Quand ces émotions se multiplient et grandissent, ils se traduisent souvent en comportements et attitudes visibles aux autres et risquent de les contaminer.

De plus, nous pouvons perdre notre sommeil, notre système immunitaire s’affaiblit et nous tombons malade. Nos muscles se raidissent et certaines douleurs deviennent plus importantes.

Les résultats: de l’absentéisme, des couts médicaux plus élevés et au fond une capacité de concentration moindre combinée à une tendance à s’agiter pour rattraper le temps.

Si l’impatience est comme cela a été décrit “une attente focalisée sur le future”, la patience est” une attente focalisée sur le présent”.

Solutions de pleine conscience

Etre patient  veut dire accepter des choses telles qu’elles sont dans le présent, même si nous ne les aimons pas. Etre patient n’est pas être passif ou remettre les choses au lendemain, car la patience a besoin d’un esprit actif qui s’engage dans une attente consciente et nous encourage d’adopter cette attitude dans le calme.

Se doter de patience est une décision consciente et nécessite souvent une suspension  ou une remise en question de nos exigences envers nous même et envers les autres.

La première étape pour travailler sur notre impatience est de l’observer et de nous rendre compte comment elle agit.  Si nous avons des responsabilités et montrons de l’impatience envers nos semblables,  nous les encourageons probablement d’être impatient à leur tour?

Pour être plus patient, il est d’abord nécessaire de distinguer ce que nous pouvons contrôler et ce que nous ne pouvons contrôler, si nous pouvons faire quelque chose pour diminuer notre impatience ou s’il n’y a strictement rien à faire comme par exemple dans un bouchon sur l’autoroute.
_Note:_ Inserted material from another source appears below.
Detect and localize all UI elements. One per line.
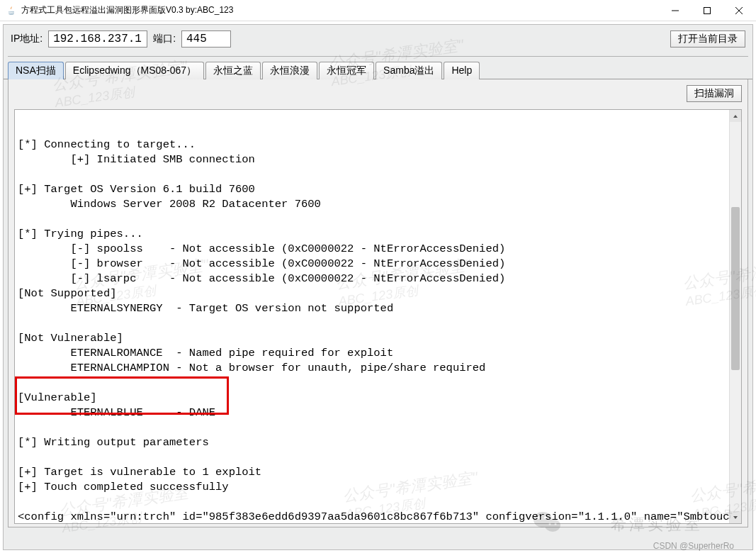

Nous pouvons aussi observer nos comportements de façon à ne pas contaminer d’autres par notre impatience.

Simplement en faisant attention et en en prenant quelques respirations, nous pouvons diminuer ou contrôler  nos  réactions impulsives et petit à petit, notre impatience et les émotions négatives qui s’y attachent diminuent.
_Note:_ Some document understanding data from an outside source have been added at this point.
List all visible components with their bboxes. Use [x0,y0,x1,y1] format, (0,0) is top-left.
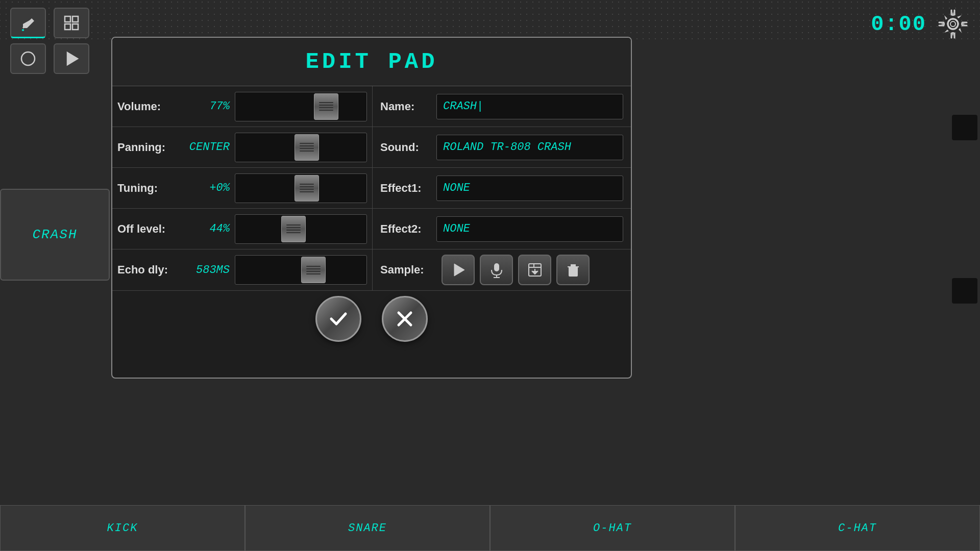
kick-pad[interactable]: KICK [0,505,245,551]
pencil-tool-button[interactable] [10,8,46,38]
svg-point-7 [21,52,35,65]
echodly-section: Echo dly: 583MS [112,249,373,290]
svg-point-11 [950,21,955,27]
panning-slider[interactable] [235,133,367,162]
svg-rect-3 [65,16,70,22]
snare-pad-label: SNARE [348,522,387,535]
volume-slider[interactable] [235,92,367,121]
svg-rect-5 [65,24,70,30]
panning-thumb[interactable] [295,134,319,161]
echodly-slider[interactable] [235,255,367,285]
echodly-sample-row: Echo dly: 583MS [112,249,631,290]
tuning-section: Tuning: +0% [112,168,373,208]
sample-section: Sample: [373,249,631,290]
modal-header: EDIT PAD [112,38,631,86]
name-label: Name: [380,100,436,113]
sound-field[interactable]: ROLAND TR-808 CRASH [436,135,623,160]
chat-pad[interactable]: C-HAT [735,505,980,551]
record-sample-button[interactable] [480,255,513,285]
effect1-field[interactable]: NONE [436,176,623,201]
confirm-button[interactable] [315,296,361,342]
grid-tool-button[interactable] [54,8,89,38]
panning-section: Panning: CENTER [112,127,373,167]
modal-body: Volume: 77% [112,86,631,290]
offlevel-effect2-row: Off level: 44% [112,209,631,249]
volume-thumb[interactable] [314,93,338,120]
name-section: Name: CRASH| [373,86,631,127]
svg-rect-4 [72,16,78,22]
offlevel-thumb[interactable] [281,216,306,242]
volume-label: Volume: [117,100,184,113]
delete-sample-button[interactable] [556,255,590,285]
right-pad-bottom [952,278,977,304]
svg-marker-1 [23,19,34,28]
time-display: 0:00 [871,12,926,37]
tuning-value: +0% [184,182,230,194]
toolbar [10,8,89,74]
svg-rect-13 [494,263,499,271]
snare-pad[interactable]: SNARE [245,505,490,551]
echodly-value: 583MS [184,264,230,277]
sample-buttons [442,255,590,285]
tuning-effect1-row: Tuning: +0% [112,168,631,209]
volume-section: Volume: 77% [112,86,373,127]
kick-pad-label: KICK [107,522,138,535]
edit-pad-dialog: EDIT PAD Volume: 77% [111,37,632,379]
right-pad-top [952,115,977,140]
modal-title: EDIT PAD [305,49,437,74]
volume-name-row: Volume: 77% [112,86,631,127]
cancel-button[interactable] [382,296,428,342]
circle-tool-button[interactable] [10,43,46,74]
effect1-label: Effect1: [380,182,436,195]
effect2-section: Effect2: NONE [373,209,631,249]
bottom-pads: KICK SNARE O-HAT C-HAT [0,505,980,551]
sound-section: Sound: ROLAND TR-808 CRASH [373,127,631,167]
tuning-label: Tuning: [117,182,184,195]
sound-value: ROLAND TR-808 CRASH [443,141,571,154]
sample-label: Sample: [380,263,436,277]
volume-value: 77% [184,100,230,113]
panning-value: CENTER [184,141,230,154]
echodly-label: Echo dly: [117,263,184,277]
cursor: | [477,100,483,113]
chat-pad-label: C-HAT [838,522,877,535]
sound-label: Sound: [380,141,436,154]
panning-sound-row: Panning: CENTER [112,127,631,168]
svg-marker-12 [454,264,464,276]
top-right-controls: 0:00 [871,8,970,41]
effect1-value: NONE [443,182,470,194]
offlevel-slider[interactable] [235,214,367,244]
effect1-section: Effect1: NONE [373,168,631,208]
crash-pad[interactable]: CRASH [0,189,110,281]
offlevel-label: Off level: [117,222,184,236]
play-sample-button[interactable] [442,255,475,285]
tuning-thumb[interactable] [295,175,319,202]
tuning-slider[interactable] [235,173,367,203]
echodly-thumb[interactable] [301,257,326,283]
svg-marker-8 [67,53,78,65]
play-tool-button[interactable] [54,43,89,74]
panning-label: Panning: [117,141,184,154]
import-sample-button[interactable] [518,255,551,285]
svg-rect-6 [72,24,78,30]
name-field[interactable]: CRASH| [436,94,623,119]
offlevel-value: 44% [184,222,230,235]
name-value: CRASH [443,100,477,113]
effect2-value: NONE [443,222,470,235]
offlevel-section: Off level: 44% [112,209,373,249]
effect2-field[interactable]: NONE [436,216,623,242]
effect2-label: Effect2: [380,222,436,236]
ohat-pad[interactable]: O-HAT [490,505,735,551]
ohat-pad-label: O-HAT [593,522,632,535]
crash-pad-label: CRASH [32,227,77,242]
svg-point-10 [948,19,958,29]
background-dots [0,0,980,41]
settings-button[interactable] [937,8,970,41]
modal-footer [112,290,631,346]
Observer vos réactions, y compris corporelles lorsque l’impatience se manifeste: les tensions autour de vos épaules , comment vous vous exprimez face à d’autres,  est-ce votre voix devient plus forte…et aussi comment vous pouvez en conscience calmer ces réactions .

Ainsi nous pouvons créer un inventaire de réponses de pleine conscience pour les adopter et d’en faire la démonstration aux autres.

Nous pouvons aussi décider de planifier mieux notre temps, de façon à ne pas être débordé. Ne pas accepter ou donner des taches que l’on juge irréalistes dans le temps imparti. Si nous n’acceptons plus de faire l’impossible, nous ne nous sentirons plus victimes des autres ou de nos vies surchargées.

Nous pouvons nous poser aussi ces 3 questions lorsque notre impatience pointe le nez:

C’est quand le moment le plus important ? Maintenant.

Qui est la personne la plus importante ? Celle qui est là physiquement avec nous.

Quelle est la chose la plus importante ? Le souci de soi et de l’autre.

Quand il fait chaud, gardez la tête froide, quand il fait froid ayez le coeur chaud.